I did a lot of things this summer without blogging about them. One of those things was spend nearly three weeks with my family in Minnesota. I made it out to see a few friends while I was there, but spent most of my time chasing my adorably toddler-y niece around or drinking wine on my parents’ backyard deck. It was awesome. One night, the night before my mom and I were supposed to leave at like, 4:30 in the morning for an early flight to Huntsville, Alabama to spend a few days with some family, my dad and I stayed up until 1am drinking wine and volleying favorite songs and bands. I introduced him to The Black Keys, because I think he’d love it. We argued a little about Christine McVie vs. Stevie Nicks, (Stevie Nicks, all the way), but really everyone in that argument wins because, Fleetwood Mac. I went to bed around 1-something, and then got up with my mom the next morning super early go to spend some days in Alabama with the fam.

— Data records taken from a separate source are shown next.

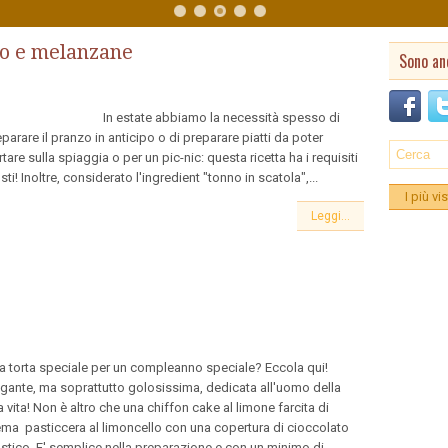
no e melanzane
Sono an
n estate abbiamo la necessità spesso di
parare il pranzo in anticipo o di preparare piatti da poter
tare sulla spiaggia o per un pic-nic: questa ricetta ha i requisiti
sti! Inoltre, considerato l'ingredient "tonno in scatola",...
I più vis
Leggi...
a torta speciale per un compleanno speciale? Eccola qui!
egante, ma soprattutto golosissima, dedicata all'uomo della
 vita! Non è altro che una chiffon cake al limone farcita di
ema pasticcera al limoncello con una copertura di cioccolato
astico. E' semplice nella preparazione e con un minimo di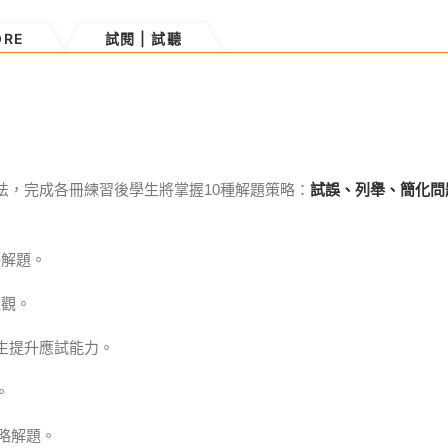
ORE
試閱 | 試聽
法，完成各冊練習後學生將掌握10種解題策略：
試誤、列舉、簡化問
略解題。
值觀。
生提升應試能力。
。
略解題。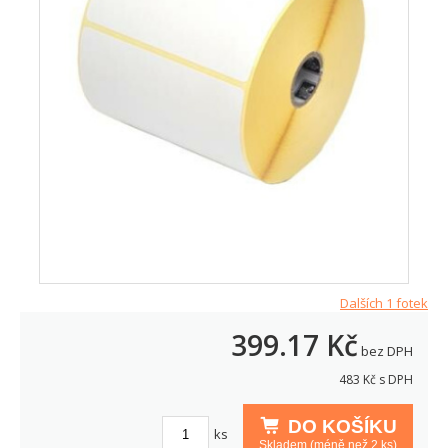
Dalších 1 fotek
399.17
Kč
bez DPH
483
Kč s DPH
DO KOŠÍKU
ks
Skladem (méně než 2 ks)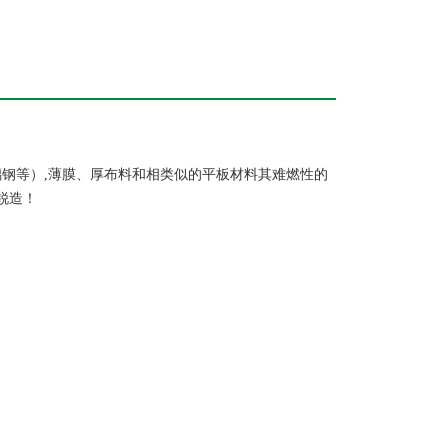
钢等）,薄膜、厚布料和相类似的平板材料其难燃性的
锐造！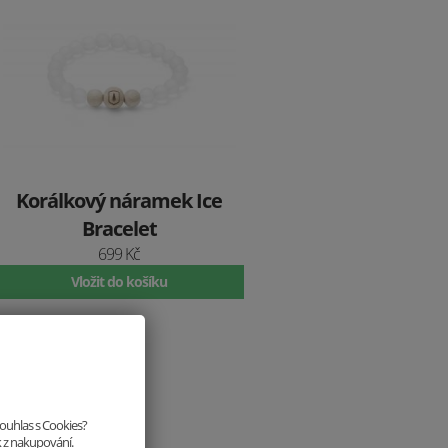
Korálkový náramek Ice
Bracelet
699 Kč
Vložit do košíku
souhlas s Cookies?
k z nakupování.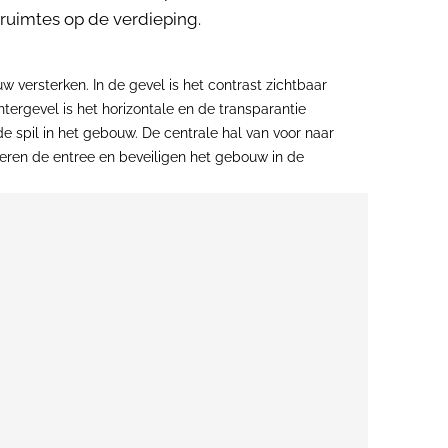
ruimtes op de verdieping.
w versterken. In de gevel is het contrast zichtbaar
htergevel is het horizontale en de transparantie
de spil in het gebouw. De centrale hal van voor naar
keren de entree en beveiligen het gebouw in de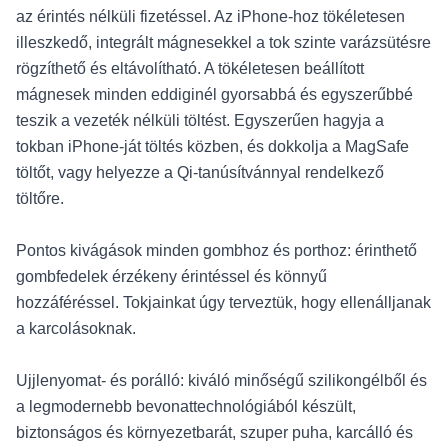
az érintés nélküli fizetéssel. Az iPhone-hoz tökéletesen
illeszkedő, integrált mágnesekkel a tok szinte varázsütésre
rögzíthető és eltávolítható. A tökéletesen beállított
mágnesek minden eddiginél gyorsabbá és egyszerűbbé
teszik a vezeték nélküli töltést. Egyszerűen hagyja a
tokban iPhone-ját töltés közben, és dokkolja a MagSafe
töltőt, vagy helyezze a Qi-tanúsítvánnyal rendelkező
töltőre.
Pontos kivágások minden gombhoz és porthoz: érinthető
gombfedelek érzékeny érintéssel és könnyű
hozzáféréssel. Tokjainkat úgy terveztük, hogy ellenálljanak
a karcolásoknak.
Ujjlenyomat- és porálló: kiváló minőségű szilikongélből és
a legmodernebb bevonattechnológiából készült,
biztonságos és környezetbarát, szuper puha, karcálló és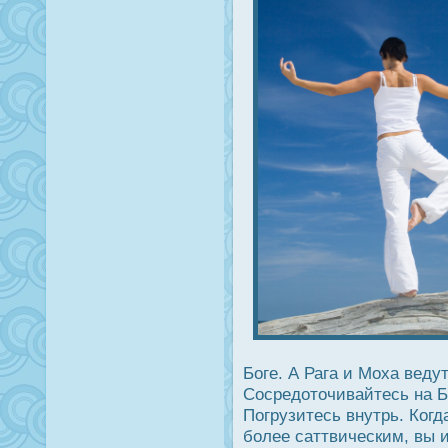
Боге. А Рага и Моха веду
Сοсредοточивайтесь на Б
Погрузитесь внутрь. Когд
более саттвическим, вы 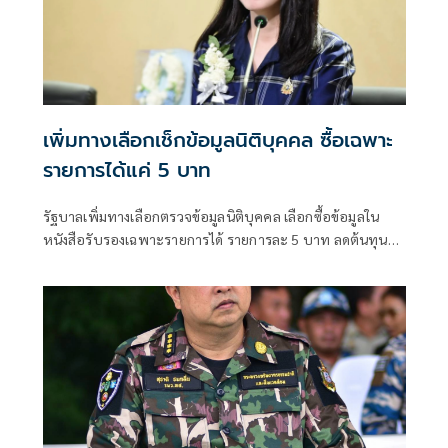
ต่อเนื่องจนกว่าสถานการณ์จะคลี่คลาย
เพิ่มทางเลือกเช็กข้อมูลนิติบุคคล ซื้อเฉพาะ
รายการได้แค่ 5 บาท
รัฐบาลเพิ่มทางเลือกตรวจข้อมูลนิติบุคคล เลือกซื้อข้อมูลใน
หนังสือรับรองเฉพาะรายการได้ รายการละ 5 บาท ลดต้นทุน
ประชาชน-ภาคธุรกิจ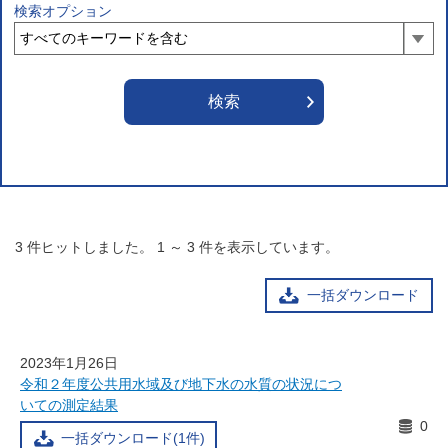
検索オプション
3
件ヒットしました。
1
～
3
件を表示しています。
一括ダウンロード
2023年1月26日
令和２年度公共用水域及び地下水の水質の状況につ
いての測定結果
0
一括ダウンロード(1件)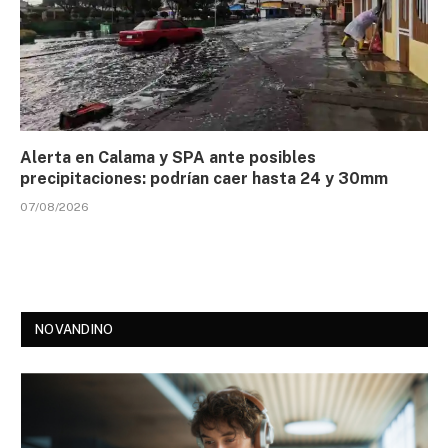
Alerta en Calama y SPA ante posibles
precipitaciones: podrían caer hasta 24 y 30mm
07/08/2026
NOVANDINO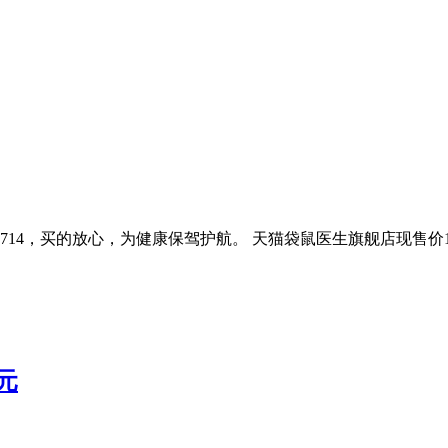
0714，买的放心，为健康保驾护航。 天猫袋鼠医生旗舰店现售价19
元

While in Minnesota, I had an exceptional evening and conversation with Meliss, one of my oldest, dearest, and most consistently-present-in-my-life friends, and THAT was wonderful. My high school BFF is now my sister’s teaching colleague and BFF, so I got to see her a few times and THAT was amazing (and I love that you two are so close!). But I mostly spent my time with my family (read: Natalie), and we spent the majority of THAT time making faces at each other. You know, in between the times I melted because she started calling me “My Doni,” AND YOU GUYS. I JUST CAN’T. She’s sooooo cuuuuuuute. Even when she’s picking her nose. Because she’s two, so she’s totally still allowed to do that.
Let’s see. What else did I do this summer? I chopped all (like, ALL) of my hair off, and then dyed it purple. It’s faded to a nearly platinum-blonde-blue thing right now, and I like that, but next time I’m just going to go back to the blonde thing, because purple is super fun and all, but it’s time to settle in a little.

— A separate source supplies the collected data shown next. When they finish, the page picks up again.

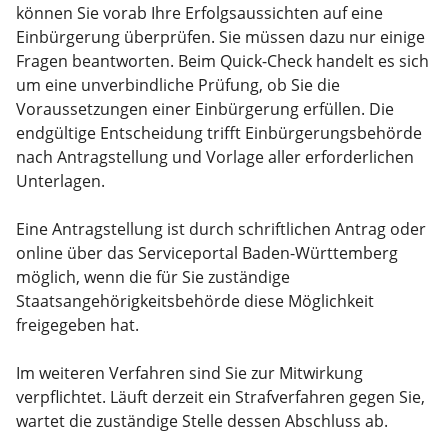
können Sie vorab Ihre Erfolgsaussichten auf eine
Einbürgerung überprüfen. Sie müssen dazu nur einige
Fragen beantworten. Beim Quick-Check handelt es sich
um eine unverbindliche Prüfung, ob Sie die
Voraussetzungen einer Einbürgerung erfüllen. Die
endgültige Entscheidung trifft Einbürgerungsbehörde
nach Antragstellung und Vorlage aller erforderlichen
Unterlagen.
Eine Antragstellung ist
durch schriftlichen Antrag
oder
online über das Serviceportal Baden-Württemberg
möglich, wenn die für Sie zuständige
Staatsangehörigkeitsbehörde diese Möglichkeit
freigegeben hat.
Im weiteren Verfahren sind Sie zur Mitwirkung
verpflichtet. Läuft derzeit ein Strafverfahren gegen Sie,
wartet die zuständige Stelle dessen Abschluss ab.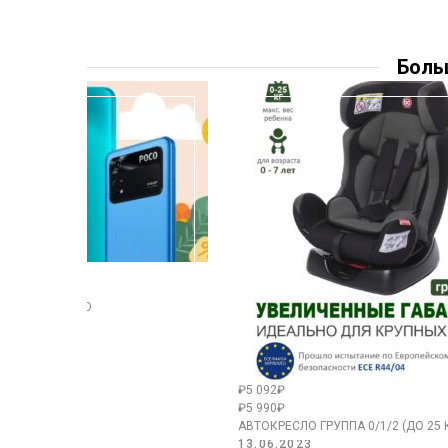
Боль
АРТФОНЫ POCO
₽5 092₽
₽5 990₽
АВТОКРЕСЛО ГРУППА 0/1/2 (ДО 25
13.06.2023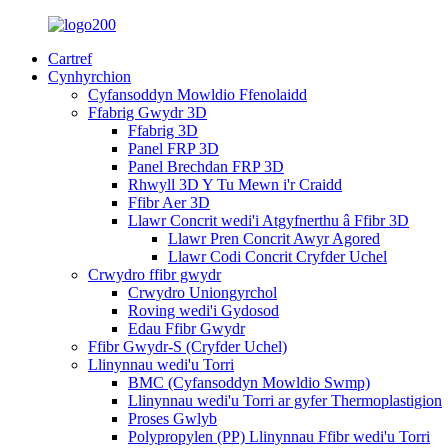
Cartref
Cynhyrchion
Cyfansoddyn Mowldio Ffenolaidd
Ffabrig Gwydr 3D
Ffabrig 3D
Panel FRP 3D
Panel Brechdan FRP 3D
Rhwyll 3D Y Tu Mewn i'r Craidd
Ffibr Aer 3D
Llawr Concrit wedi'i Atgyfnerthu â Ffibr 3D
Llawr Pren Concrit Awyr Agored
Llawr Codi Concrit Cryfder Uchel
Crwydro ffibr gwydr
Crwydro Uniongyrchol
Roving wedi'i Gydosod
Edau Ffibr Gwydr
Ffibr Gwydr-S (Cryfder Uchel)
Llinynnau wedi'u Torri
BMC (Cyfansoddyn Mowldio Swmp)
Llinynnau wedi'u Torri ar gyfer Thermoplastigion
Proses Gwlyb
Polypropylen (PP) Llinynnau Ffibr wedi'u Torri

I spent five days in DC, which were delicious and amazing, because whiskey and Ke$ha and some of my best friends and favorite people live there, so that makes me really happy. I spent three days in Richmond with Terra and Megan, who I miss more than I have words for, eating tacos and donuts and drinking beer and whiskey and having feelings while drinking beer and whiskey and eating donuts, so THAT was awesome.
Then, I ran a half marathon (!!!), spent some time with Nicole and Amber (who always lift my soul to another place), spent a couple of days running around San Francisco with Rachael, and then really, really digging my claws back into Portland because while traveling and nomading and exploring are all really fun things I don’t plan to quit anytime soon, I realized this summer that my home now is Portland. I have a home in Minnesota, and I have roots that dig into Alabama, but Portland is home right now. Portland is a beautiful, delicious, crisp, artsy, weird, amazing, sexy home, and I’m so, so happy being here.
Sometimes I’m a little astounded by the depth of the relationships in my life. Sometimes, friends opened up to me in ways I didn’t expect, and sometimes I did, too. Vulnerability can be really, really hard. And it’s funny, because I’ve never considered myself a “private person.” Seriously, ask me anything, and I’ll tell you everything. But there are a super small handful of people to which I actually will volunteer information and feelings because vulnerability is scary, and if this summer taught me one thing? It’s that that’s ok. A lot of us feel that way.
I’m in an ok spot now. Sure, there’s room for growth, and sure there are things I’m still learning and figuring out.
So, yeah. That was my summer. My niece is the cutest, I changed up my hair, I fell madly in love with Portland, and I know the best people. And now? Now, I’m ready to get real cozy with fall.
Boots, scarves, and snuggles for everyone.